Nous nous sommes limités au sauvage, plantes sauvages dégustées le plus sauvagement possible, crues, mais elles peuvent être plus culturelles en passant par le cuit. Une poignée d’herbes sauvages, souvent des orties, du cresson, et de la roquette changait les parfums et faisait entrer le printemps dans la soupe.
Si les languedociens sont passionnés de salades, les corses sont maître en soupe.
En Corse, a suppa d’erbette, "la soupe d’herbes" est un plat référence et attendu du printemps. Sa recette doit donner lieu à de longue discussion entre cuisinières corses, faut-il mettre telle ou telle plante et en quelle quantité. Il existe d’ailleurs un livre édité par le Parc Naturel régional de la Corse entièrement consacré à la cueillette et à l’utilisation des plantes sauvages. Vous y trouverez plusieurs variantes de cette suppa d’erbette (“Arburi, arbe, arbigliule”, savoirs populaires sur les plantes de Corse, Parc Naturel régional de Corse éd. 1988.).
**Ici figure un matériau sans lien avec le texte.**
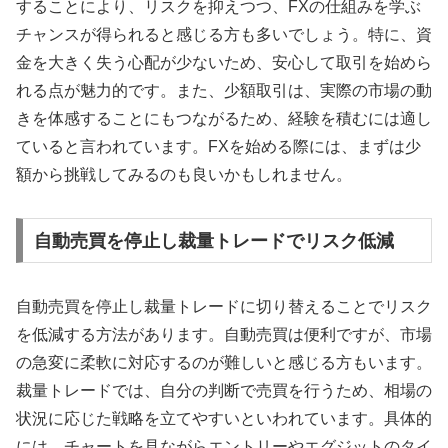
することにより、リスクを抑えつつ、FXの仕組みを学ぶ
チャンスが得られると感じる方も多いでしょう。特に、資
金を大きく失う心配が少ないため、安心して取引を始めら
れる点が魅力的です。また、少額取引は、実際の市場の動
きを体感することにもつながるため、経験を積むには適し
ていると言われています。FXを始める際には、まずは少
額から挑戦してみるのも良いかもしれません。
自動売買を停止し裁量トレードでリスク低減
自動売買を停止し裁量トレードに切り替えることでリスク
を低減する方法があります。自動売買は便利ですが、市場
の急変に柔軟に対応するのが難しいと感じる方もいます。
裁量トレードでは、自分の判断で売買を行うため、相場の
状況に応じた戦略を立てやすいといわれています。具体的
には、チャートを見ながらエントリーやエグジットのタイ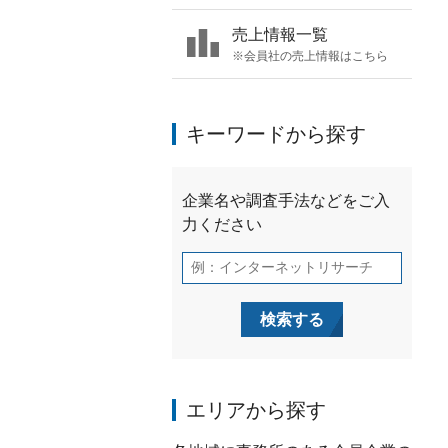
売上情報一覧
※会員社の売上情報はこちら
キーワードから探す
エリアから探す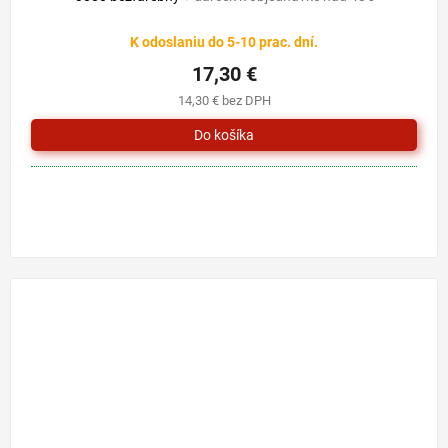
K odoslaniu do 5-10 prac. dní.
17,30 €
14,30 € bez DPH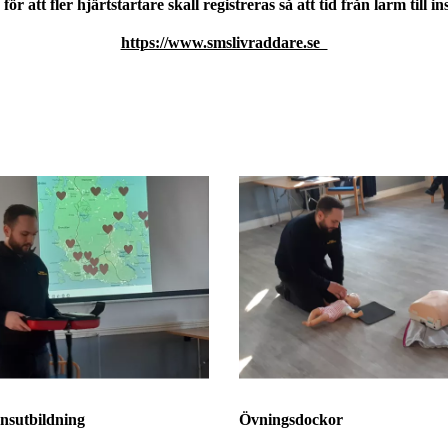
r att fler hjärtstartare skall registreras så att tid från larm till ins
https://www.smslivraddare.se
onsutbildning
Övningsdockor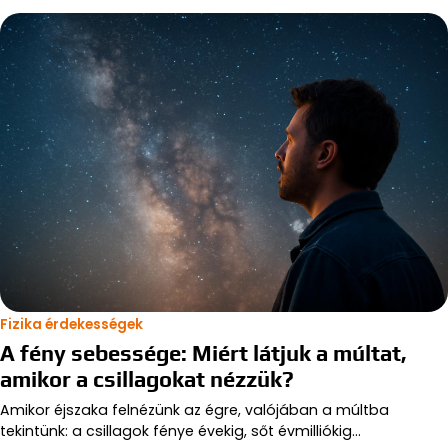
Fizika érdekességek
A fény sebessége: Miért látjuk a múltat,
amikor a csillagokat nézzük?
Amikor éjszaka felnézünk az égre, valójában a múltba
tekintünk: a csillagok fénye évekig, sőt évmilliókig…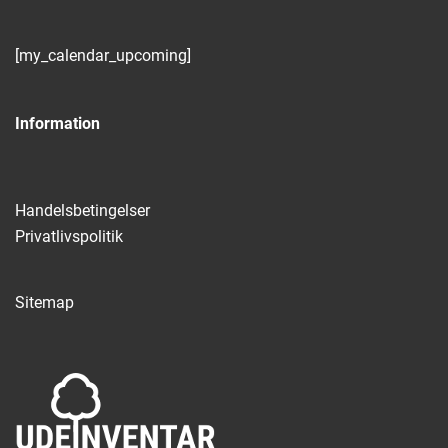
[my_calendar_upcoming]
Information
Handelsbetingelser
Privatlivspolitik
Sitemap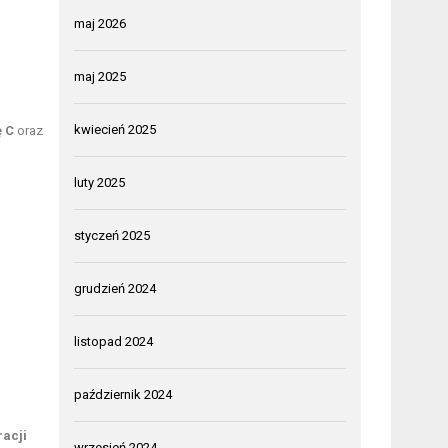
maj 2026
maj 2025
kwiecień 2025
ę C
oraz
luty 2025
styczeń 2025
grudzień 2024
listopad 2024
październik 2024
racji
wrzesień 2024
Une petite précision, cette soupe à pour base une plante dénommée terre-crépie ou terre-grièpe en français, et dont le nom exacte est Reichardia picroides. Les corses la nomme lattaredda ou lattarella. Elle est aussi beaucoup consommé en salade en pays occitan ou on l’a désigne comme erba grèpia, toralhenca ou costelina. C’est une plante typique des pelouses et des garrigues arides, d’ailleurs grèpia signifie infertile. Riche en latex avec des feuilles charnues elles poussent en grosses touffes. Son goût réputé, est laiteux et légèrement parfumé. Si vous allez dans le midi ou en Corse au printemps à goûté à tous prix.
Reconnaissons le, ces cueillettes printanières sont de bien meilleurs écoles du goût que toutes les sucrées semaines du goût. Alors, ramassez camarades. Ramassez et faites ramasser.